Désormais, les salariés travaillant à temps plein (ou à temps partiel à plus de 50%) accumulent 500 ans euros par an pour se former. Le compte est plafonné à 5000 euros. Des abondements supplémentaires sont réalisés pour certaines personnes, par exemple certains salariés peu ou pas qualifiés acquièrent chaque année 800 euros, avec un plafonnement du compte à 8000 euros.
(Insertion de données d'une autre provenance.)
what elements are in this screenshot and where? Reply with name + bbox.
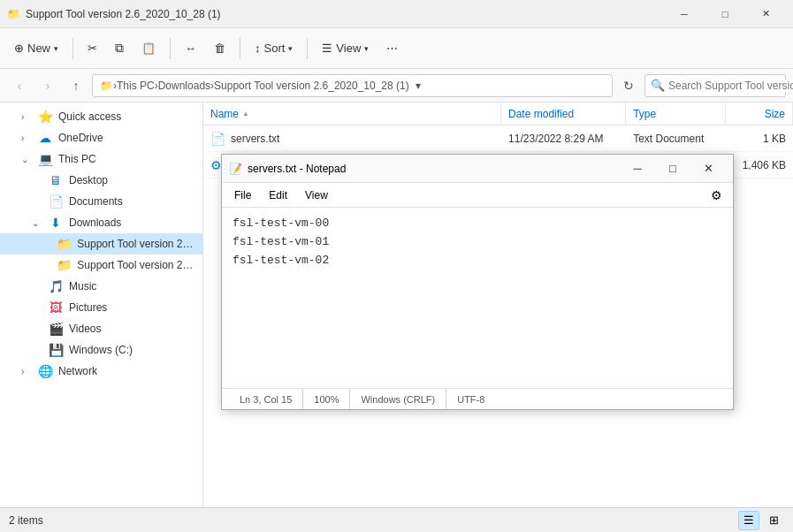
- expand-network-icon: ›: [21, 367, 32, 376]
- paste-icon: 📋: [141, 42, 156, 55]
- onedrive-label: OneDrive: [58, 132, 103, 144]
- path-current: Support Tool version 2.6_2020_10_28 (1): [214, 80, 409, 92]
- column-size-header[interactable]: Size: [726, 103, 793, 125]
- support-tool-2-label: Support Tool version 2.6_202: [77, 259, 195, 271]
- copy-icon: ⧉: [115, 41, 124, 56]
- file-size-servers-txt: 1 KB: [726, 133, 793, 145]
- path-dropdown-icon[interactable]: ▾: [409, 80, 427, 92]
- file-icon-txt: 📄: [210, 132, 225, 146]
- quick-access-icon: ⭐: [37, 110, 53, 124]
- sidebar-item-desktop[interactable]: 🖥 Desktop: [0, 170, 202, 191]
- network-icon: 🌐: [37, 364, 53, 378]
- view-icon: ☰: [322, 42, 332, 55]
- sidebar-item-support-tool-2[interactable]: 📁 Support Tool version 2.6_202: [0, 255, 202, 276]
- notepad-menu-file[interactable]: File: [225, 186, 260, 204]
- path-icon: 📁: [100, 80, 113, 92]
- toolbar-separator-1: [72, 38, 73, 59]
- sidebar-item-this-pc[interactable]: ⌄ 💻 This PC: [0, 148, 202, 170]
- notepad-title: servers.txt - Notepad: [248, 163, 346, 175]
- view-label: View: [336, 42, 361, 55]
- col-size-label: Size: [765, 108, 785, 120]
- sidebar: › ⭐ Quick access › ☁ OneDrive ⌄ 💻 This P…: [0, 103, 203, 507]
- this-pc-label: This PC: [58, 153, 96, 165]
- videos-label: Videos: [69, 323, 101, 335]
- documents-icon: 📄: [48, 194, 64, 209]
- notepad-maximize-button[interactable]: □: [655, 156, 690, 182]
- close-button[interactable]: ✕: [745, 0, 786, 28]
- column-name-header[interactable]: Name ▲: [203, 103, 501, 125]
- notepad-close-button[interactable]: ✕: [690, 156, 726, 182]
- network-label: Network: [58, 365, 97, 377]
- title-bar-controls: ─ □ ✕: [664, 0, 786, 28]
- delete-button[interactable]: 🗑: [207, 38, 233, 58]
- sidebar-item-onedrive[interactable]: › ☁ OneDrive: [0, 127, 202, 148]
- notepad-menu-edit[interactable]: Edit: [260, 186, 296, 204]
- file-name-label: servers.txt: [231, 133, 279, 145]
- path-downloads: Downloads: [158, 80, 210, 92]
- sidebar-item-network[interactable]: › 🌐 Network: [0, 361, 202, 382]
- sidebar-item-quick-access[interactable]: › ⭐ Quick access: [0, 106, 202, 127]
- more-button[interactable]: ⋯: [379, 38, 405, 58]
- search-box: 🔍: [644, 74, 786, 97]
- main-layout: › ⭐ Quick access › ☁ OneDrive ⌄ 💻 This P…: [0, 103, 793, 507]
- desktop-label: Desktop: [69, 174, 108, 186]
- file-list-header: Name ▲ Date modified Type Size: [203, 103, 793, 125]
- move-button[interactable]: ↔: [178, 38, 203, 58]
- cut-button[interactable]: ✂: [80, 38, 104, 58]
- path-thispc-label: This PC: [117, 80, 155, 92]
- notepad-icon: 📝: [229, 163, 242, 175]
- toolbar-separator-2: [170, 38, 171, 59]
- sidebar-item-music[interactable]: 🎵 Music: [0, 276, 202, 297]
- notepad-content[interactable]: fsl-test-vm-00 fsl-test-vm-01 fsl-test-v…: [222, 208, 733, 388]
- notepad-cursor-pos: Ln 3, Col 15: [229, 389, 303, 409]
- delete-icon: 🗑: [214, 42, 225, 55]
- notepad-settings-icon[interactable]: ⚙: [704, 186, 729, 205]
- column-date-header[interactable]: Date modified: [501, 103, 626, 125]
- up-button[interactable]: ↑: [64, 73, 88, 98]
- title-bar-left: 📁 Support Tool version 2.6_2020_10_28 (1…: [7, 8, 221, 20]
- tiles-view-button[interactable]: ⊞: [763, 511, 784, 530]
- notepad-statusbar: Ln 3, Col 15 100% Windows (CRLF) UTF-8: [222, 388, 733, 409]
- title-bar: 📁 Support Tool version 2.6_2020_10_28 (1…: [0, 0, 793, 28]
- notepad-controls: ─ □ ✕: [620, 156, 726, 182]
- new-button[interactable]: ⊕ New ▾: [7, 38, 65, 58]
- notepad-minimize-button[interactable]: ─: [620, 156, 655, 182]
- sidebar-item-videos[interactable]: 🎬 Videos: [0, 318, 202, 339]
- col-date-label: Date modified: [508, 108, 574, 120]
- notepad-titlebar: 📝 servers.txt - Notepad ─ □ ✕: [222, 155, 733, 183]
- expand-downloads-icon: ⌄: [32, 218, 42, 228]
- paste-button[interactable]: 📋: [134, 38, 163, 58]
- minimize-button[interactable]: ─: [664, 0, 705, 28]
- refresh-button[interactable]: ↻: [616, 73, 641, 98]
- sidebar-item-documents[interactable]: 📄 Documents: [0, 191, 202, 212]
- file-row-servers-txt[interactable]: 📄 servers.txt 11/23/2022 8:29 AM Text Do…: [203, 125, 793, 152]
- search-input[interactable]: [668, 80, 793, 92]
- pictures-icon: 🖼: [48, 300, 64, 315]
- windows-c-icon: 💾: [48, 343, 64, 357]
- sort-arrow-icon: ▲: [242, 110, 249, 118]
- notepad-menu: File Edit View ⚙: [222, 183, 733, 208]
- maximize-button[interactable]: □: [705, 0, 745, 28]
- view-button[interactable]: ☰ View ▾: [315, 38, 376, 58]
- back-button[interactable]: ‹: [7, 73, 32, 98]
- support-tool-2-icon: 📁: [57, 258, 72, 272]
- file-size-support-tool-exe: 1,406 KB: [726, 159, 793, 171]
- sidebar-item-windows-c[interactable]: 💾 Windows (C:): [0, 339, 202, 361]
- pictures-label: Pictures: [69, 301, 107, 314]
- copy-button[interactable]: ⧉: [108, 37, 131, 59]
- move-icon: ↔: [185, 42, 196, 55]
- sidebar-item-support-tool-1[interactable]: 📁 Support Tool version 2.6_202: [0, 233, 202, 255]
- sidebar-item-pictures[interactable]: 🖼 Pictures: [0, 297, 202, 318]
- documents-label: Documents: [69, 195, 123, 208]
- sidebar-item-downloads[interactable]: ⌄ ⬇ Downloads: [0, 212, 202, 233]
- music-label: Music: [69, 280, 96, 293]
- sort-button[interactable]: ↕ Sort ▾: [248, 38, 300, 58]
- forward-button[interactable]: ›: [35, 73, 60, 98]
- column-type-header[interactable]: Type: [626, 103, 726, 125]
- notepad-menu-view[interactable]: View: [296, 186, 337, 204]
- toolbar-separator-4: [307, 38, 308, 59]
- address-path[interactable]: 📁 › This PC › Downloads › Support Tool v…: [92, 74, 613, 97]
- onedrive-icon: ☁: [37, 131, 53, 145]
- windows-c-label: Windows (C:): [69, 344, 133, 356]
- details-view-button[interactable]: ☰: [738, 511, 759, 530]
Pendant ses premières d’existence, le taux de recours était relativement faible : à titre d’exemple, 1,7% des salariés du privé avaient mobilisé leur CPF en 2018 (source : Caisse des dépôts). Ce faible engouement pouvait notamment s’expliquer par des coûts non-monétaires liés à l’entrée en formation : dégager du temps pour se former, parvenir à accéder à l’information relative au CPF, et surtout comprendre les démarches administratives nécessaires pour mobiliser ses droits. Jusqu’à la fin de l’année 2019, en effet, il était nécessaire de s’adresser à un OPCO pour mobiliser les fonds de son CPF. Face à ces barrières potentielles à l’entrée en formation, on peut comprendre que le taux de recours au CPF reste limité : Filippucci (2022) montre ainsi que la demande de formation était effectivement assez inélastique au CPF. En moyenne, un euro en plus d’aide garanti par l’État n’avait que très peu d’effet sur le choix de se former.
Mon Compte Formation : une solution pour rendre le CPF plus accessible, mais avec quels effets redistributifs ?
Depuis 2019, avec la création de la plateforme Mon Compte Formation, il est désormais possible de payer en ligne une formation sans passer par un intermédiaire : c’est le Parcours Achat Direct (PAD). Les formations éligibles au financement CPF doivent cependant être dispensées par un organisme de formation reconnu par l’état, autrement dit labellisé QUALIOPI. La forme actuelle du CPF est donc assez proche de l’objectif initial du gouvernement lors de sa création en 2015 puis de ses différents aménagements : permettre à chaque individu de se former, de sa propre initiative et sans rendre de compte à l’employeur, en choisissant une formation dans un marché régulé de la formation. Cette simplification des démarches semble avoir porté ses fruits, avec une hausse importante du taux de recours au CPF, qui a atteint 2,08% en 2020 contre 1,36% en 2019 (source : note de la Caisse des Dépôts).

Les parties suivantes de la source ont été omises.